Oct 7, 2025

Teaching an AI to Think: A Beginner's Guide to Reinforcement Learning

Oct 7, 2025

5 min read

Have you ever wondered how an AI learns to play a game, master a strategy, or navigate a maze? The answer often lies in a fascinating field called Reinforcement Learning (RL). Unlike other types of machine learning where we provide labeled data, RL is all about learning through trial and error—just like training a pet.

In this guide, we’ll explore the core concepts of RL and walk through building a simple AI that learns to solve a classic problem using a powerful technique called Q-Learning.

The Language of Learning: Core Terminology 🗣️

Before we dive in, let’s get familiar with the key players in any reinforcement learning task. Imagine we’re teaching an AI to play a game of Super Mario.

Agent: This is our learner or decision-maker. In our example, Mario is the agent.
Environment: This is the world the agent interacts with. The game level is the environment.
State: This is the agent’s current situation. The agent’s location (x, y coordinates) on the screen is its state.
Action: These are the moves the agent can make.

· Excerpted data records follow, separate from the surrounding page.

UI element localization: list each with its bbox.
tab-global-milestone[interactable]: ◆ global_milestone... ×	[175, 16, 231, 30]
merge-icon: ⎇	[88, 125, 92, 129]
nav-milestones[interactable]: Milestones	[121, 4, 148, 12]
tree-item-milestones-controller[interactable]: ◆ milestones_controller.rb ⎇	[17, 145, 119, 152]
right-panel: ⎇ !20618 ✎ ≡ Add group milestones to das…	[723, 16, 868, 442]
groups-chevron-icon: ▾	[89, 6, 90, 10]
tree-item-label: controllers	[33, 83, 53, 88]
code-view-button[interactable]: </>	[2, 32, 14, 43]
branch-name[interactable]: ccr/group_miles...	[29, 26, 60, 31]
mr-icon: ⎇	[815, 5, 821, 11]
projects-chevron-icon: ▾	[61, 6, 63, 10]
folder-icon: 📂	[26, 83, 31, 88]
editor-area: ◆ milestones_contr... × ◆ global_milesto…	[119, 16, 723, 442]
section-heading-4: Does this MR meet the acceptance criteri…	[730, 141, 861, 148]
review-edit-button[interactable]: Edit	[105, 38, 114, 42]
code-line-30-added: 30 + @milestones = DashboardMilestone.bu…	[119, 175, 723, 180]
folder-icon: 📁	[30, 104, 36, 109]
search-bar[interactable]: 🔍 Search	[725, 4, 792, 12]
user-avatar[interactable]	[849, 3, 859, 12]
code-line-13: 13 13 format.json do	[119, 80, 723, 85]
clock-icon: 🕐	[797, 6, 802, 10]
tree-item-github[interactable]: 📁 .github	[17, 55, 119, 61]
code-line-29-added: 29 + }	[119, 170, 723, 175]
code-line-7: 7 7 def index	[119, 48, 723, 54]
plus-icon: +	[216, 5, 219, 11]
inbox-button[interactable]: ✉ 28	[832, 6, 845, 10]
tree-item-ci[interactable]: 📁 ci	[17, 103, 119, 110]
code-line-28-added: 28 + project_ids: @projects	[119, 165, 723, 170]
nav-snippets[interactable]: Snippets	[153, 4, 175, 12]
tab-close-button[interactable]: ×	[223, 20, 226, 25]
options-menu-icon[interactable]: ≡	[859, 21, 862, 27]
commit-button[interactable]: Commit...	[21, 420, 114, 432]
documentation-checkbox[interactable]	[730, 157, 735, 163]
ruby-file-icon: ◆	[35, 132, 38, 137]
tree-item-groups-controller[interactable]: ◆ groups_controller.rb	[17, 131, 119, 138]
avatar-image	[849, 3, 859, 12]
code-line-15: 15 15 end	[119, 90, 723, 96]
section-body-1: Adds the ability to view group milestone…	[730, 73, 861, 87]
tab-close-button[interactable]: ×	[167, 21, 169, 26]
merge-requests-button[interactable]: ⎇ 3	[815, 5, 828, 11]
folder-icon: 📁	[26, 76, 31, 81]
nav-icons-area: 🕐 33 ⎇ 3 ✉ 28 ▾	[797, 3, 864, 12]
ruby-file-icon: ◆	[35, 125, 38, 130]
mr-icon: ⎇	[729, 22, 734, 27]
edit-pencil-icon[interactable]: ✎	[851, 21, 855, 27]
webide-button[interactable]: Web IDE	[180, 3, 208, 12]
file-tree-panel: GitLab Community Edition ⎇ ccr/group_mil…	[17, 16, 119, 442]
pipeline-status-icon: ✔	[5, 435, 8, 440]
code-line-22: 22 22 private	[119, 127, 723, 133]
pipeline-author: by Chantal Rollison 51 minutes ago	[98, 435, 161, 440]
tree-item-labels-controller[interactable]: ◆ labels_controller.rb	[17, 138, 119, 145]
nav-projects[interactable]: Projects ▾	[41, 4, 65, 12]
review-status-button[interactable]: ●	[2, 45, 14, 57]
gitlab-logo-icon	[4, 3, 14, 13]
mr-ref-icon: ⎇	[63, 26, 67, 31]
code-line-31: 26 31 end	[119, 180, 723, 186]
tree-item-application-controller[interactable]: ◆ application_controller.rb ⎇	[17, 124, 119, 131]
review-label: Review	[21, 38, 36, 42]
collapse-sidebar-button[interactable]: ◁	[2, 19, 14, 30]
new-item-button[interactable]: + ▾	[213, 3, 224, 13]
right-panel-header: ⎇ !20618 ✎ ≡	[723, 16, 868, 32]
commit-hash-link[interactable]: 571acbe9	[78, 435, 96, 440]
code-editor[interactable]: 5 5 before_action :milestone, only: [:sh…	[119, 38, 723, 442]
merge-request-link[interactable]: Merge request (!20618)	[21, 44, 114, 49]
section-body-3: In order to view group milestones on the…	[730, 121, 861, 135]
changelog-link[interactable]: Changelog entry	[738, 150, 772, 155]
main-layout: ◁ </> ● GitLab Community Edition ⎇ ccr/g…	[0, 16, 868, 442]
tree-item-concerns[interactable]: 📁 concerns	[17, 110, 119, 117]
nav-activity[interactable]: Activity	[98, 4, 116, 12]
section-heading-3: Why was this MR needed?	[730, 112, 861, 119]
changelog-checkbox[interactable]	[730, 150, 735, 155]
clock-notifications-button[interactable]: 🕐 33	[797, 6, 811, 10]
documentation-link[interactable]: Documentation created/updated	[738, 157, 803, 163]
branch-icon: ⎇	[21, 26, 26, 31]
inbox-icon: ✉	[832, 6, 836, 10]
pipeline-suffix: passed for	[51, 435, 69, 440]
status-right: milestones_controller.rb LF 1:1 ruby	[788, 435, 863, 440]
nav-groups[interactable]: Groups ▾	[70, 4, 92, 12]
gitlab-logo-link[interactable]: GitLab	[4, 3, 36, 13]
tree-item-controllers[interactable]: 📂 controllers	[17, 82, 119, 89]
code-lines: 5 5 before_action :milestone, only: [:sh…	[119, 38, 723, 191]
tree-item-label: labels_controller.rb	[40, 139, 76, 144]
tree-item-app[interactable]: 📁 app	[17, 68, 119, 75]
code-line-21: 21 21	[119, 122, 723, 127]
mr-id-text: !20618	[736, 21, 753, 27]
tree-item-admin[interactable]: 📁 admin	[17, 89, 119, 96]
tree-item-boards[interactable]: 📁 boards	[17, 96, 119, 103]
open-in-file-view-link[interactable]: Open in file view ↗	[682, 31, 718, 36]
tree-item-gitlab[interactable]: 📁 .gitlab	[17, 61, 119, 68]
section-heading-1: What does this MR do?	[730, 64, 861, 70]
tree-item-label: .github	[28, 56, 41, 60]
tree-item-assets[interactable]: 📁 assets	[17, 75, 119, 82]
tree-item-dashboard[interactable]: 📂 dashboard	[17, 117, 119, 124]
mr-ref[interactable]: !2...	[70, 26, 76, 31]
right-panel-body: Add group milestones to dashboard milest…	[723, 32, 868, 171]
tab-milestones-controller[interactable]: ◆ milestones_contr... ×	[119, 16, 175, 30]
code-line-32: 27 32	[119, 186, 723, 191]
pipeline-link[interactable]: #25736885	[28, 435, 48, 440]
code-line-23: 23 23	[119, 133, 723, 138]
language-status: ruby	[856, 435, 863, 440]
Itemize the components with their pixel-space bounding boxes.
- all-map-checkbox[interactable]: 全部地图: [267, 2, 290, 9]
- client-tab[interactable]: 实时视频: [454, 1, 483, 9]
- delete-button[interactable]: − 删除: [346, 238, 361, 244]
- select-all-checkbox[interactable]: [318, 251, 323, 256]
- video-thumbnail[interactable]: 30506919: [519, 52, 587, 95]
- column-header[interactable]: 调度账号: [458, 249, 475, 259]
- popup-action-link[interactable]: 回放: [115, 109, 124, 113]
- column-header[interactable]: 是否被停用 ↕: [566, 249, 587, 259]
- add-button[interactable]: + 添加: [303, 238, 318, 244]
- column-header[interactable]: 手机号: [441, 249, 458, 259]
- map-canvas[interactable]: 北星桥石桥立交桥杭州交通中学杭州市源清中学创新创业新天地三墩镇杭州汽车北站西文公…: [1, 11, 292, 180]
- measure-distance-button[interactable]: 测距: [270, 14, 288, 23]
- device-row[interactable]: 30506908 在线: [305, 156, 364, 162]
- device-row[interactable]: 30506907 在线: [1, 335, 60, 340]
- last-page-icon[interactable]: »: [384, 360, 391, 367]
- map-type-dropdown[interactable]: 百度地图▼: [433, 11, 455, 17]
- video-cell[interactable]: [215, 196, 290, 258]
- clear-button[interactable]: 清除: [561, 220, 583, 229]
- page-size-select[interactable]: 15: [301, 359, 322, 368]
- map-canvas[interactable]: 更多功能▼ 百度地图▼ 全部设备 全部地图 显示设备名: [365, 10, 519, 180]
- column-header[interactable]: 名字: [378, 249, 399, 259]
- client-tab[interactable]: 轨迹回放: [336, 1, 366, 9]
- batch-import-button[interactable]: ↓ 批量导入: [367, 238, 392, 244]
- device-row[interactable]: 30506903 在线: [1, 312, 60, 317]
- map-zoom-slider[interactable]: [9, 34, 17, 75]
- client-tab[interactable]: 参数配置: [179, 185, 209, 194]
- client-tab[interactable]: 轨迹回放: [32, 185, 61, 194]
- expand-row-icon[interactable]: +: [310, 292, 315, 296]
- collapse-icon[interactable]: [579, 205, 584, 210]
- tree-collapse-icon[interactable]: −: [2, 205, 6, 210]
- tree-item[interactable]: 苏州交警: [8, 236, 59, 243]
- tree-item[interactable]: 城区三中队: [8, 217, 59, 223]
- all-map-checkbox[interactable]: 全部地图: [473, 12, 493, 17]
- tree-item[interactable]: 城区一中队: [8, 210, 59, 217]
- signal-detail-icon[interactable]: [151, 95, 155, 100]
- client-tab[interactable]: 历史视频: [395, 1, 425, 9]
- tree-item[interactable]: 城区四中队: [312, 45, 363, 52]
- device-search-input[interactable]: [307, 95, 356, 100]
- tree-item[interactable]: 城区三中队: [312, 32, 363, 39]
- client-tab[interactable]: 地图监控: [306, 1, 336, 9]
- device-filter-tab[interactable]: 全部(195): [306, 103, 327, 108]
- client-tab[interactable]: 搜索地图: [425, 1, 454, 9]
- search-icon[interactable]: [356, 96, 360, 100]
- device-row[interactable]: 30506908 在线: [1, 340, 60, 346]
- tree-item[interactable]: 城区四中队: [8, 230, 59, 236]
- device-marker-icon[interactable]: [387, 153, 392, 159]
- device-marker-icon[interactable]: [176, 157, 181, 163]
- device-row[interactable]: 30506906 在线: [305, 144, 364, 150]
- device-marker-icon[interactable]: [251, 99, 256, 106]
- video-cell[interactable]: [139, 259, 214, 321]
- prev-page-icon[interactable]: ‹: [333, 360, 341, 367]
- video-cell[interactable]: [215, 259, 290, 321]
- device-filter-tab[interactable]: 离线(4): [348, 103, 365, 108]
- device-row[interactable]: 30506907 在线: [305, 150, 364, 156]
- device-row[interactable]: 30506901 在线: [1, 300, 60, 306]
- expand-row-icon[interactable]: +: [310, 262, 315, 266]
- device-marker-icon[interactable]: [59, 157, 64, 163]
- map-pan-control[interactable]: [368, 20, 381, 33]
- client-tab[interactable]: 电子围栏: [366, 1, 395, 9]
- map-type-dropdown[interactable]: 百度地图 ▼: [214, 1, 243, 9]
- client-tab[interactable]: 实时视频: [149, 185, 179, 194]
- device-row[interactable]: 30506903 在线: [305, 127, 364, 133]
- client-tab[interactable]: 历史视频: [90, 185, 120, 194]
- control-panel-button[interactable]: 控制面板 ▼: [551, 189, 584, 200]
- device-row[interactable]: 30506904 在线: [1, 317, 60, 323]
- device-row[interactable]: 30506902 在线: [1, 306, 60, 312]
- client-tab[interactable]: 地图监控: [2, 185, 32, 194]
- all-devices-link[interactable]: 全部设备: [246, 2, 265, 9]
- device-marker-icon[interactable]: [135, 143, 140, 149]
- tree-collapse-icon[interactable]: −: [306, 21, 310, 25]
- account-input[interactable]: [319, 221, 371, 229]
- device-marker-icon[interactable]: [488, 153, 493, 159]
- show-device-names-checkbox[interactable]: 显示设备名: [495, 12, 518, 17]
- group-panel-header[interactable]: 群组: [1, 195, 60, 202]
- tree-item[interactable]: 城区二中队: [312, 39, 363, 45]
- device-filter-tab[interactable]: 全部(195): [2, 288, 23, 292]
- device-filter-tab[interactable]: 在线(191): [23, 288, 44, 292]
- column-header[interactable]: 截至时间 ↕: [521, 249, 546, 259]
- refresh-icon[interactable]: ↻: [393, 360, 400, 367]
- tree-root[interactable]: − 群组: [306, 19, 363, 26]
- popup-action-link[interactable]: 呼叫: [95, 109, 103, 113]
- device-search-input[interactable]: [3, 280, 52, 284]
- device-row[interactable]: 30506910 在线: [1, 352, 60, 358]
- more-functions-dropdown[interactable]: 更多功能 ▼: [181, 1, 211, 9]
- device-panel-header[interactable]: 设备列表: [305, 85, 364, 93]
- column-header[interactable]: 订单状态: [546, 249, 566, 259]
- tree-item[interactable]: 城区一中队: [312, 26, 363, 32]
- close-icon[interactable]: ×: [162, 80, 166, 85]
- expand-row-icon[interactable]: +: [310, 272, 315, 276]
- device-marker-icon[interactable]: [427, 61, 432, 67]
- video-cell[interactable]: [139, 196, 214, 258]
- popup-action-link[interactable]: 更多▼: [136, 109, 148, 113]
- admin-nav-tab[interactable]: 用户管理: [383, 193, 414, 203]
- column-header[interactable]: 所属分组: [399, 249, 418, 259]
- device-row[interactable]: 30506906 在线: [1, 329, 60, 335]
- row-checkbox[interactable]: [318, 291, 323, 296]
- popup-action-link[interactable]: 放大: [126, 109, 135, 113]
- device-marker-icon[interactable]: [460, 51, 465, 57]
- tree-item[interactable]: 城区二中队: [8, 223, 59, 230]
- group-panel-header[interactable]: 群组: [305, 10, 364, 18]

Jumping, moving left, or even doing nothing are all actions.
Reward: This is the feedback the agent gets after an action. Grabbing a coin is a positive reward, while getting hit by an enemy is a negative reward.

The ultimate goal of the agent is to take actions within the environment to maximize its total reward. The tricky part is defining the rewards correctly to guide the agent toward the desired outcome.

What is Q-Learning? The Agent’s “Cheat Sheet”

Q-Learning is a popular RL algorithm that helps an agent figure out the best action to take in any given state. It does this by creating and updating a “cheat sheet” called a Q-Table.

This table has a row for every possible state and a column for every possible action. The value inside each cell Q[state, action] represents the expected future reward of taking that action in that state.

After the table is successfully learned, the agent can instantly know the best move in any situation by simply finding the action with the highest Q-value for its current state.

How an Agent Learns: Exploration vs. Exploitation

So, how do we fill out this Q-Table? The agent learns by exploring the environment. But it faces a classic dilemma:

Exploration: Should it try a random action to discover new paths and potentially better rewards?
Exploitation: Should it use the Q-Table and choose the action it already knows gives the best reward?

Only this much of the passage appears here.